What is the Difference Between CSR and ESG?

Corporate culture including environmental, social, and governance have never been more important, but understanding the difference between CSR and ESG can be quite confusing. ARB Accountants is here to explain the difference between CSR and ESG, including some real life examples to help you understand. 

So, what is the difference between CSR and ESG? Corporate Social Responsibility is the concept whereby organisations set company values that are relevant to their impact on society and the environment. Whereas Environmental, Social, and Governance focuses on measurable numerical targets in order to achieve these changes, for example, reducing waste by 20%.

Keep reading to find out more about the benefits of CSR and ESG reporting as well as some tips for implementing them into your workplace. 

How are CSR and ESG Different? 

Why is CSR and ESG Important?

What are the Benefits of CSR and ESG?

What are Some Real Life Examples of CSR & ESG? 

Tips for Implementing ESG into Your Workplace

How are CSR and ESG Different? 

The main difference between the CSR and ESG is that CSR focuses on overarching company values that affect society and the economy around them, whereas  ESG reporting details specific numerical data which can then be assessed to determine how to improve corporate responsibility. Both work in tangent, but CSR is a lot more difficult to regulate and measure. Therefore completing an ESG report alongside the overall CSR goals can ensure that they are continuously monitored and worked upon to improve.

Corporate Social Responsibility is a model that companies follow to make themselves more accountable for their impact on society and the environment around them. This could be in the form of becoming a paperless company, with the focus of being more conscious about their environmental impact. ESG reporting, on the other hand,  builds on the creation and meeting of targets that typically involve quantitative data, to make the goal more measurable. An example of this may be to reduce the use of paper by 30% in the next 6 months. 
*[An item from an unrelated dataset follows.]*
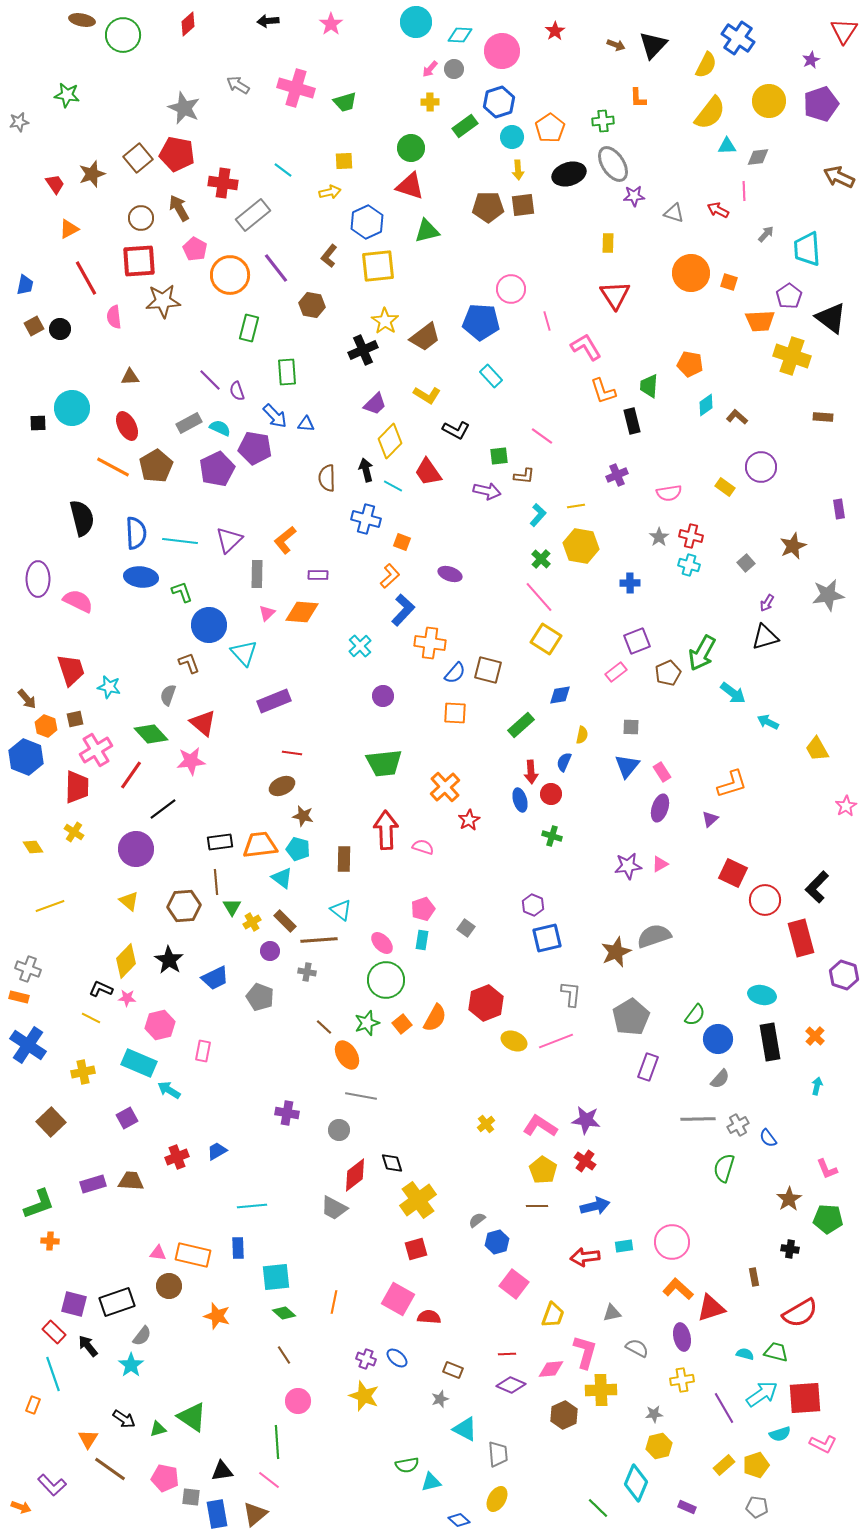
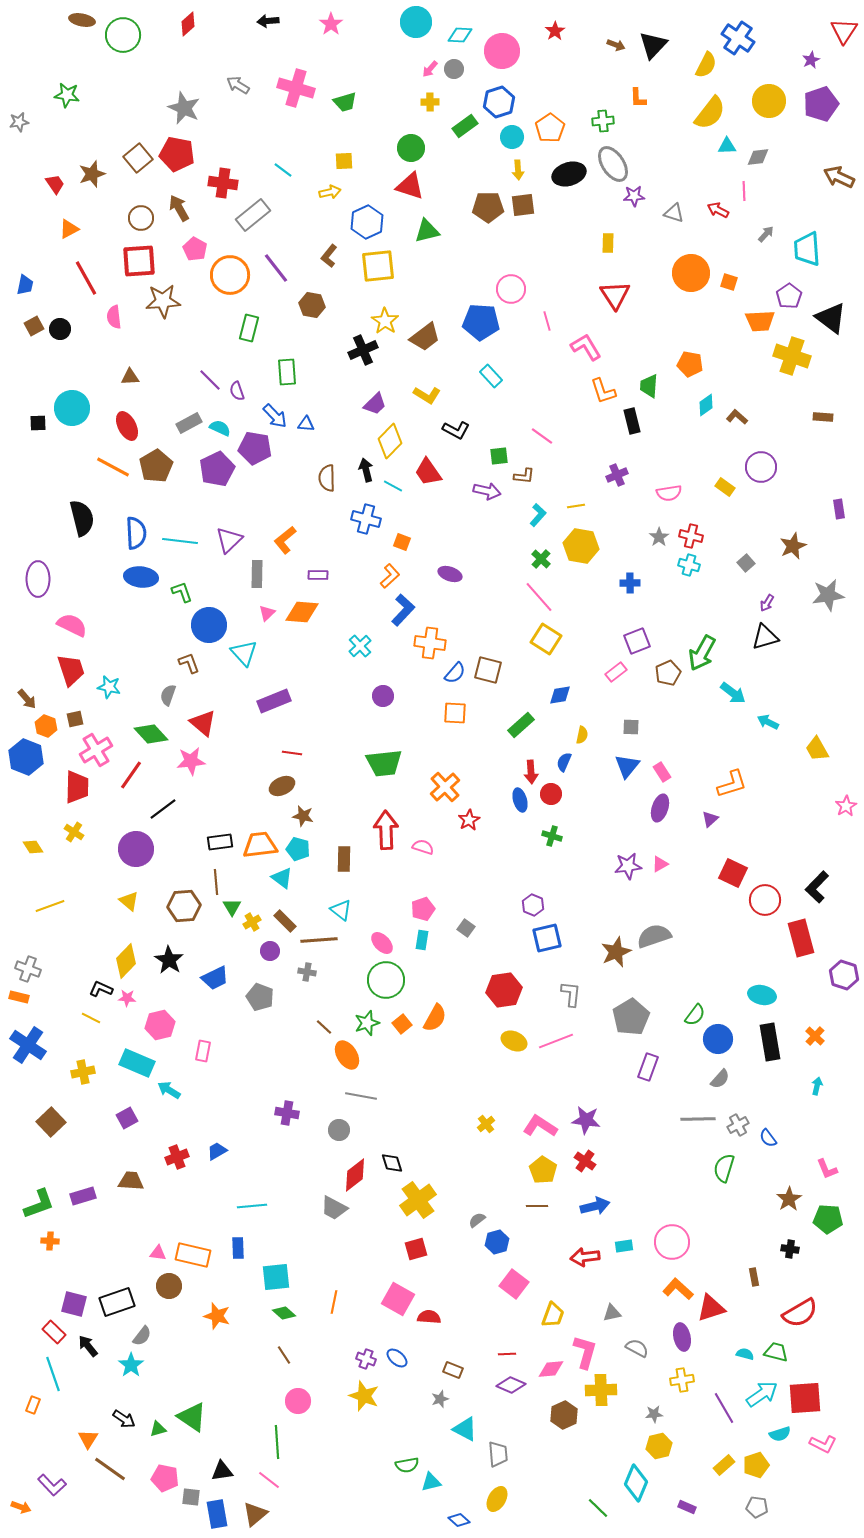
pink semicircle at (78, 601): moved 6 px left, 24 px down
red hexagon at (486, 1003): moved 18 px right, 13 px up; rotated 12 degrees clockwise
cyan rectangle at (139, 1063): moved 2 px left
purple rectangle at (93, 1184): moved 10 px left, 12 px down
Why is CSR and ESG Important?

In 2022, corporate culture has never been more important and scrutinised. From customers, to potential employees and even investors, all stakeholders are becoming more interested in companies with corporate culture that aligns with their personal values. With added pressure from the media and meticulous shoppers who can affect revenue, companies are slowly beginning to adapt their values to become more responsible and accountable for their actions. The importance of Corporate Social Responsibility and ESG reporting is higher than ever, but sometimes it can be difficult to recognise the difference between them both. Below we have detailed the difference to make things clearer for you.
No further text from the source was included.